Don’t be disappointed. Don’t be tempted to stay hopeless.This time marks the end of the world we knew, but also the beginning of a new world full of opportunity.
The current health crisis has made clear how precarious our jobs can be, but most importantly how essential our vocation and our passion is to the world. Without art, no one can survive this lockdown; nor can any artist survive not being creative for such a long time.
As artists we live for the constant disruption and questioning of old ideas; we hold in our minds and bodies the privilege of Creation. That is our purpose: To Create. Even when we interpret, we create. These are perilous times but perhaps no more so than a blank page or a blank canvas. Artists don’t shy away from reinvention.
Through our bodies run the energy that transforms intellectual and emotional energy into being. We enable people to connect to that energy. We hold a mirror so they can confront themselves, reckoning with their own humanity and their place in the universe. We remind them that they’re alive and why life is worth living.
We embrace the power of imagination, bringing it forth; one step closer to existence through representation. We tell them stories that will happen in 20, 30, or hundreds of years. We do not just create an immediate reality, we also create the future and we give it meaning.
Throughout history, art has been used to create and heighten the true sense of spirituality, and give meaning to those experiences. How can we leverage that power to unveil the boundless connectivity between nature and ourselves, and also between each other?
Through art, we confront our harshest realities and push through with passionate resilience.
Art is a vehicle for empathy and for solace through the communion of our higher selves.
Empathy, kindness, and generosity are our biggest assets. These three reigning principles also constitute the solution to any problem. Any system, any technology, and any art that has not considered these principles is doomed to fail in its greater purpose: to acknowledge and protect the intrinsic value of everyone and everything that possesses even the most basic level of consciousness.
Empathy, kindness and generosity are not abstract concepts. They are human words, constituting natural and universal principles.

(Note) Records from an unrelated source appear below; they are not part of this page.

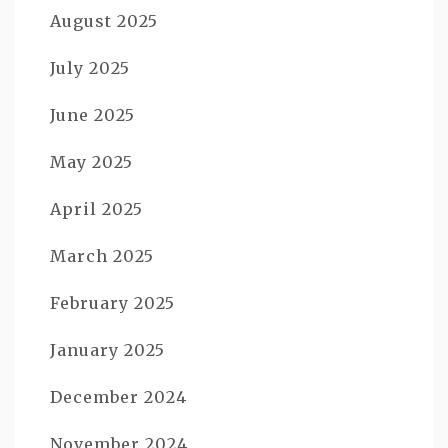
August 2025
July 2025
June 2025
May 2025
April 2025
March 2025
February 2025
January 2025
December 2024
November 2024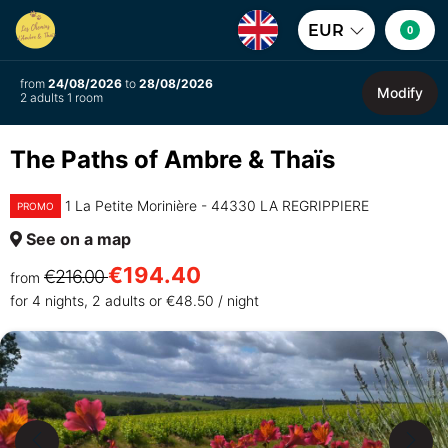
EUR
0
from
24/08/2026
to
28/08/2026
Modify
2 adults 1 room
The Paths of Ambre & Thaïs
1 La Petite Morinière - 44330 LA REGRIPPIERE
PROMO
See on a map
€194.40
€216.00
from
for 4 nights, 2 adults or €48.50 / night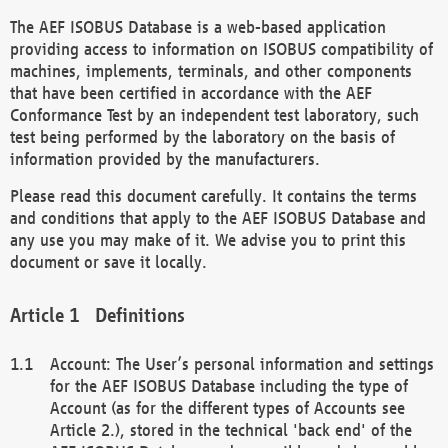
The AEF ISOBUS Database is a web-based application
providing access to information on ISOBUS compatibility of
machines, implements, terminals, and other components
that have been certified in accordance with the AEF
Conformance Test by an independent test laboratory, such
test being performed by the laboratory on the basis of
information provided by the manufacturers.
Please read this document carefully. It contains the terms
and conditions that apply to the AEF ISOBUS Database and
any use you may make of it. We advise you to print this
document or save it locally.
Definitions
Account: The User’s personal information and settings
for the AEF ISOBUS Database including the type of
Account (as for the different types of Accounts see
Article 2.), stored in the technical 'back end' of the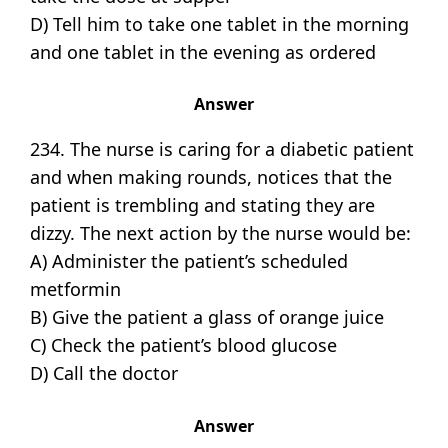
D) Tell him to take one tablet in the morning
and one tablet in the evening as ordered
Answer
234. The nurse is caring for a diabetic patient
and when making rounds, notices that the
patient is trembling and stating they are
dizzy. The next action by the nurse would be:
A) Administer the patient’s scheduled
metformin
B) Give the patient a glass of orange juice
C) Check the patient’s blood glucose
D) Call the doctor
Answer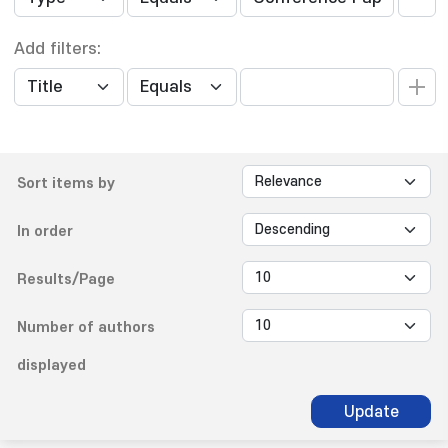
Add filters:
Sort items by
In order
Results/Page
Number of authors
displayed
Update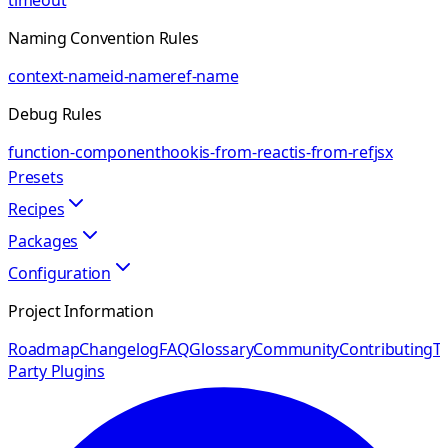
timeout
Naming Convention Rules
context-name
id-name
ref-name
Debug Rules
function-component
hook
is-from-react
is-from-ref
jsx
Presets
Recipes
Packages
Configuration
Project Information
Roadmap
Changelog
FAQ
Glossary
Community
Contributing
Th
Party Plugins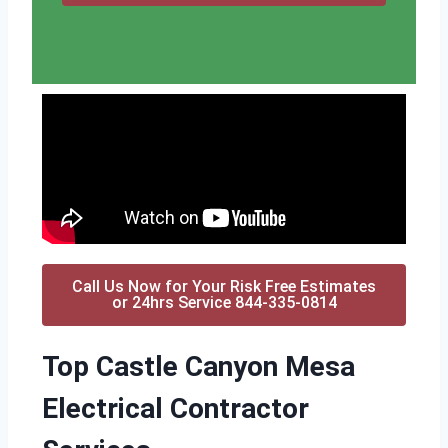
Call Us Now for Your Risk Free Estimates
or 24hrs Service 844-335-0814
Top Castle Canyon Mesa
Electrical Contractor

Humanity has an outsized power to damage our planet but our potential to save it through cooperation and altruism is likewise unmatched by any other animal.
One could ask how applying these principles would change or mitigate the catastrophes we have lived through and created as humanity during our time on earth. Would have we become a force for social and ecological healing rather than a force for destruction and harm?
Catastrophes, natural or human-made, are events that fundamentally and traumatically change the way things are. This is why we must use this current crisis to create and implement frameworks that address the issues that got us here in the first place.
The French Revolution was entirely a human-caused catastrophe. It also was the catalyst that expanded human rights and liberty through the principles of Enlightenment. Hardly all-inclusive at the time, these principles of human dignity have grown around the world, but have not reached universal implementation.
That’s why we must resolve now that life will not continue to be business-as-usual. We have a choice during this time of transformation: take action in order to make the world we want to live in, or do nothing while others continue to act against our common interest.
The suffering we go through now might have been avoidable. I do not believe that every experience that we live through has meaning, but it is in our power to give it one. The writer Pico Iyer proclaims that “one of the graces of suffering is that it cuts through all ideologies”. It is a great equalizer and a great powerful trigger for cognitive and affective empathy. As an artist, I cannot think of a greater opportunity than to help people give meaning to a total collective experience.
We’ve been forced to pause, to appreciate the beauty of what the world would be if we could give her space to breathe. We’ve been forced to confront ourselves with the devastating sadness of the damage we’ve caused based on ideologies that benefit only the few.

Poverty, racism, gender inequality, and the destruction of our environments stem all from greed and ambition for power.We could solve all of these issues if we wanted to. To begin, we must create cultural shifts.
I see art as the creation of Culture with intent. It is in the change of the zeitgeist that as artists we can embrace the powerful tool of culture in order to bring the advent of those cultural shifts.
The worlds dreamed by Yuval Harari, Steven Pinker, Naomi Klein, Kate Raworth, Mathieu Riccard or Jane Goodall can come to pass if we as artists infiltrate society with representations of these realities. We must help people see that nurturing ecological and social environments is the right, kind, profitable, and revolutionary thing to do.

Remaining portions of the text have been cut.